» What you have to do:
Write out every record below exactly, so that nothing differs from what is shown.

►

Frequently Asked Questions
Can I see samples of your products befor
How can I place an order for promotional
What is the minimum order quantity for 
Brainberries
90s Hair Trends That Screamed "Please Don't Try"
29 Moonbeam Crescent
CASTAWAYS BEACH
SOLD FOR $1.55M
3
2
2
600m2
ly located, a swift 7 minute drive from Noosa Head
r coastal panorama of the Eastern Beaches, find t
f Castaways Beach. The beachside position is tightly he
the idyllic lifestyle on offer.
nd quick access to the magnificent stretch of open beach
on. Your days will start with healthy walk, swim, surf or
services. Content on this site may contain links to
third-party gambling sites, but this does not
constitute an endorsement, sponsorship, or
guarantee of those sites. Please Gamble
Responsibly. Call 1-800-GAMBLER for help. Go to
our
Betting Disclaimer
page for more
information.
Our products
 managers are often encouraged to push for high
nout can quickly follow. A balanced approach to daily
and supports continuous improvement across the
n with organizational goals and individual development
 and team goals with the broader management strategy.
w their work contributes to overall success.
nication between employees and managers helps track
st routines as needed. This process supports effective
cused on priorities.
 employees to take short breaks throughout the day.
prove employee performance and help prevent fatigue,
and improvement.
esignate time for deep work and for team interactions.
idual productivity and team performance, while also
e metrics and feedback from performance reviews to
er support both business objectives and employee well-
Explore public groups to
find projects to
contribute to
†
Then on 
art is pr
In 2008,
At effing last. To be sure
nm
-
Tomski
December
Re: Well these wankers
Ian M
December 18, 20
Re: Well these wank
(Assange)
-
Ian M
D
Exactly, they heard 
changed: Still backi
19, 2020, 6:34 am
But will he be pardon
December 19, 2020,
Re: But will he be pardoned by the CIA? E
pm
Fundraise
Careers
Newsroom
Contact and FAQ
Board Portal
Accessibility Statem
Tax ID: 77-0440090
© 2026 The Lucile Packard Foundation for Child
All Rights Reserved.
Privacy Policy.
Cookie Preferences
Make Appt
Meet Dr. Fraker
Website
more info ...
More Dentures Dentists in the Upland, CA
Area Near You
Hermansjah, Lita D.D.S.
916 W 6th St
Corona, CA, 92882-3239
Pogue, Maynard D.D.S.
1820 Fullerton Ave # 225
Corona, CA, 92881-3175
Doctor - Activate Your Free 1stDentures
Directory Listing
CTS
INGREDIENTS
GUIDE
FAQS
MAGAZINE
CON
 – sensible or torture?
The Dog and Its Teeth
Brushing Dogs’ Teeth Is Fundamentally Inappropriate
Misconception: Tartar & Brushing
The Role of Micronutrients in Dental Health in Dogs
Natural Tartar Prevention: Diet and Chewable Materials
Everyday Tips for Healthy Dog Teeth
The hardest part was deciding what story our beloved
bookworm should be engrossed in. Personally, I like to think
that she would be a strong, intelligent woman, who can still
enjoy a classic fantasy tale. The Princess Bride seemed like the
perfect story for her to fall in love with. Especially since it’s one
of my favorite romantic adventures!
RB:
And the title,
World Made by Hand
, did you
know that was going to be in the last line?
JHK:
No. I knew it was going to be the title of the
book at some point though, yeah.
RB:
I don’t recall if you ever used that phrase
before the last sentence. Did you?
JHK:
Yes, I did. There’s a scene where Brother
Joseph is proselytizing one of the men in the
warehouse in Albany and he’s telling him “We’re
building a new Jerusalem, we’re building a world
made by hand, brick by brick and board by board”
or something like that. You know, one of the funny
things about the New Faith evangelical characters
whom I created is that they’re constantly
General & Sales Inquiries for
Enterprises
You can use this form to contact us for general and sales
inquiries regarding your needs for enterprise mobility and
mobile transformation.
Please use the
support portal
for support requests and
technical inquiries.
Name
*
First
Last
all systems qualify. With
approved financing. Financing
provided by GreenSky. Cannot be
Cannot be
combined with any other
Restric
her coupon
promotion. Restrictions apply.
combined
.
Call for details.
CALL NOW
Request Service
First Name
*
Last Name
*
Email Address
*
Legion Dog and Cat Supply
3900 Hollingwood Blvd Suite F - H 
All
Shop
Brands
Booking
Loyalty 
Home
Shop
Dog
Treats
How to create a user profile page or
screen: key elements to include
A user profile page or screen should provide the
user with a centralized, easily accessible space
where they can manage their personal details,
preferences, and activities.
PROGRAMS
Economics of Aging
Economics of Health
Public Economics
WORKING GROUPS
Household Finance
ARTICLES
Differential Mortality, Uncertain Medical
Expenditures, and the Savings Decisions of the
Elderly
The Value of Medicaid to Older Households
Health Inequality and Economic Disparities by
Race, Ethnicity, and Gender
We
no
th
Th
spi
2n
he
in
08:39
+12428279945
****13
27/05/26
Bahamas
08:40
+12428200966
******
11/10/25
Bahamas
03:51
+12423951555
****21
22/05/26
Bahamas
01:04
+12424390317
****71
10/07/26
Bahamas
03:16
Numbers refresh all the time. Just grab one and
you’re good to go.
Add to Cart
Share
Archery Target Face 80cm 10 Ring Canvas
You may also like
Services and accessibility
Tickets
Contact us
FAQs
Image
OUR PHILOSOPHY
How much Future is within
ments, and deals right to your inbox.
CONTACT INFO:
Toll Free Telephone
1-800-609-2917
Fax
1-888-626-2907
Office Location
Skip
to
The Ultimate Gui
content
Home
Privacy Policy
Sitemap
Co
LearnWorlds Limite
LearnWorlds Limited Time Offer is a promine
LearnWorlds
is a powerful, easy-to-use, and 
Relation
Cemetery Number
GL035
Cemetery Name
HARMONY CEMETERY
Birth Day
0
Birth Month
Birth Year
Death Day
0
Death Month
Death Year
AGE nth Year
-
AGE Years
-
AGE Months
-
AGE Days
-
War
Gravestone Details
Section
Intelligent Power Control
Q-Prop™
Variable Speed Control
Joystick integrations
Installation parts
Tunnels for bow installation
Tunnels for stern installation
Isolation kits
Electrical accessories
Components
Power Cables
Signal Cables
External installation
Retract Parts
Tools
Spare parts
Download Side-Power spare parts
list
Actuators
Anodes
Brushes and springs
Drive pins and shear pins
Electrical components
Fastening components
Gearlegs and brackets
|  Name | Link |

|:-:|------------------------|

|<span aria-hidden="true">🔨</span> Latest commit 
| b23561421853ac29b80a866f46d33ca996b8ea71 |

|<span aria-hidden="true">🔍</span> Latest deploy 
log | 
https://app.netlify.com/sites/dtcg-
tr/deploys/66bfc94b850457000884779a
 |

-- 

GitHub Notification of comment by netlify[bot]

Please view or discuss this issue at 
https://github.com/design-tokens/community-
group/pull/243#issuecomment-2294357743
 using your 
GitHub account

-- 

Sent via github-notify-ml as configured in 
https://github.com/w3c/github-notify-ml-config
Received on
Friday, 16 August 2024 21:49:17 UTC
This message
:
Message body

◄

» Result of this exercise:
Frequently Asked Questions
Can I see samples of your products befor
How can I place an order for promotional
What is the minimum order quantity for 
Brainberries
90s Hair Trends That Screamed "Please Don't Try"
29 Moonbeam Crescent
CASTAWAYS BEACH
SOLD FOR $1.55M
3
2
2
600m2
ly located, a swift 7 minute drive from Noosa Head
r coastal panorama of the Eastern Beaches, find t
f Castaways Beach. The beachside position is tightly he
the idyllic lifestyle on offer.
nd quick access to the magnificent stretch of open beach
on. Your days will start with healthy walk, swim, surf or
services. Content on this site may contain links to
third-party gambling sites, but this does not
constitute an endorsement, sponsorship, or
guarantee of those sites. Please Gamble
Responsibly. Call 1-800-GAMBLER for help. Go to
our
Betting Disclaimer
page for more
information.
Our products
 managers are often encouraged to push for high
nout can quickly follow. A balanced approach to daily
and supports continuous improvement across the
n with organizational goals and individual development
 and team goals with the broader management strategy.
w their work contributes to overall success.
nication between employees and managers helps track
st routines as needed. This process supports effective
cused on priorities.
 employees to take short breaks throughout the day.
prove employee performance and help prevent fatigue,
and improvement.
esignate time for deep work and for team interactions.
idual productivity and team performance, while also
e metrics and feedback from performance reviews to
er support both business objectives and employee well-
Explore public groups to
find projects to
contribute to
†
Then on 
art is pr
In 2008,
At effing last. To be sure
nm
-
Tomski
December
Re: Well these wankers
Ian M
December 18, 20
Re: Well these wank
(Assange)
-
Ian M
D
Exactly, they heard 
changed: Still backi
19, 2020, 6:34 am
But will he be pardon
December 19, 2020,
Re: But will he be pardoned by the CIA? E
pm
Fundraise
Careers
Newsroom
Contact and FAQ
Board Portal
Accessibility Statem
Tax ID: 77-0440090
© 2026 The Lucile Packard Foundation for Child
All Rights Reserved.
Privacy Policy.
Cookie Preferences
Make Appt
Meet Dr. Fraker
Website
more info ...
More Dentures Dentists in the Upland, CA
Area Near You
Hermansjah, Lita D.D.S.
916 W 6th St
Corona, CA, 92882-3239
Pogue, Maynard D.D.S.
1820 Fullerton Ave # 225
Corona, CA, 92881-3175
Doctor - Activate Your Free 1stDentures
Directory Listing
CTS
INGREDIENTS
GUIDE
FAQS
MAGAZINE
CON
 – sensible or torture?
The Dog and Its Teeth
Brushing Dogs’ Teeth Is Fundamentally Inappropriate
Misconception: Tartar & Brushing
The Role of Micronutrients in Dental Health in Dogs
Natural Tartar Prevention: Diet and Chewable Materials
Everyday Tips for Healthy Dog Teeth
The hardest part was deciding what story our beloved
bookworm should be engrossed in. Personally, I like to think
that she would be a strong, intelligent woman, who can still
enjoy a classic fantasy tale. The Princess Bride seemed like the
perfect story for her to fall in love with. Especially since it’s one
of my favorite romantic adventures!
RB:
And the title,
World Made by Hand
, did you
know that was going to be in the last line?
JHK:
No. I knew it was going to be the title of the
book at some point though, yeah.
RB:
I don’t recall if you ever used that phrase
before the last sentence. Did you?
JHK:
Yes, I did. There’s a scene where Brother
Joseph is proselytizing one of the men in the
warehouse in Albany and he’s telling him “We’re
building a new Jerusalem, we’re building a world
made by hand, brick by brick and board by board”
or something like that. You know, one of the funny
things about the New Faith evangelical characters
whom I created is that they’re constantly
General & Sales Inquiries for
Enterprises
You can use this form to contact us for general and sales
inquiries regarding your needs for enterprise mobility and
mobile transformation.
Please use the
support portal
for support requests and
technical inquiries.
Name
*
First
Last
all systems qualify. With
approved financing. Financing
provided by GreenSky. Cannot be
Cannot be
combined with any other
Restric
her coupon
promotion. Restrictions apply.
combined
.
Call for details.
CALL NOW
Request Service
First Name
*
Last Name
*
Email Address
*
Legion Dog and Cat Supply
3900 Hollingwood Blvd Suite F - H 
All
Shop
Brands
Booking
Loyalty 
Home
Shop
Dog
Treats
How to create a user profile page or
screen: key elements to include
A user profile page or screen should provide the
user with a centralized, easily accessible space
where they can manage their personal details,
preferences, and activities.
PROGRAMS
Economics of Aging
Economics of Health
Public Economics
WORKING GROUPS
Household Finance
ARTICLES
Differential Mortality, Uncertain Medical
Expenditures, and the Savings Decisions of the
Elderly
The Value of Medicaid to Older Households
Health Inequality and Economic Disparities by
Race, Ethnicity, and Gender
We
no
th
Th
spi
2n
he
in
08:39
+12428279945
****13
27/05/26
Bahamas
08:40
+12428200966
******
11/10/25
Bahamas
03:51
+12423951555
****21
22/05/26
Bahamas
01:04
+12424390317
****71
10/07/26
Bahamas
03:16
Numbers refresh all the time. Just grab one and
you’re good to go.
Add to Cart
Share
Archery Target Face 80cm 10 Ring Canvas
You may also like
Services and accessibility
Tickets
Contact us
FAQs
Image
OUR PHILOSOPHY
How much Future is within
ments, and deals right to your inbox.
CONTACT INFO:
Toll Free Telephone
1-800-609-2917
Fax
1-888-626-2907
Office Location
Skip
to
The Ultimate Gui
content
Home
Privacy Policy
Sitemap
Co
LearnWorlds Limite
LearnWorlds Limited Time Offer is a promine
LearnWorlds
is a powerful, easy-to-use, and 
Relation
Cemetery Number
GL035
Cemetery Name
HARMONY CEMETERY
Birth Day
0
Birth Month
Birth Year
Death Day
0
Death Month
Death Year
AGE nth Year
-
AGE Years
-
AGE Months
-
AGE Days
-
War
Gravestone Details
Section
Intelligent Power Control
Q-Prop™
Variable Speed Control
Joystick integrations
Installation parts
Tunnels for bow installation
Tunnels for stern installation
Isolation kits
Electrical accessories
Components
Power Cables
Signal Cables
External installation
Retract Parts
Tools
Spare parts
Download Side-Power spare parts
list
Actuators
Anodes
Brushes and springs
Drive pins and shear pins
Electrical components
Fastening components
Gearlegs and brackets
|  Name | Link |

|:-:|------------------------|

|<span aria-hidden="true">🔨</span> Latest commit 
| b23561421853ac29b80a866f46d33ca996b8ea71 |

|<span aria-hidden="true">🔍</span> Latest deploy 
log | 
https://app.netlify.com/sites/dtcg-
tr/deploys/66bfc94b850457000884779a
 |

-- 

GitHub Notification of comment by netlify[bot]

Please view or discuss this issue at 
https://github.com/design-tokens/community-
group/pull/243#issuecomment-2294357743
 using your 
GitHub account

-- 

Sent via github-notify-ml as configured in 
https://github.com/w3c/github-notify-ml-config
Received on
Friday, 16 August 2024 21:49:17 UTC
This message
:
Message body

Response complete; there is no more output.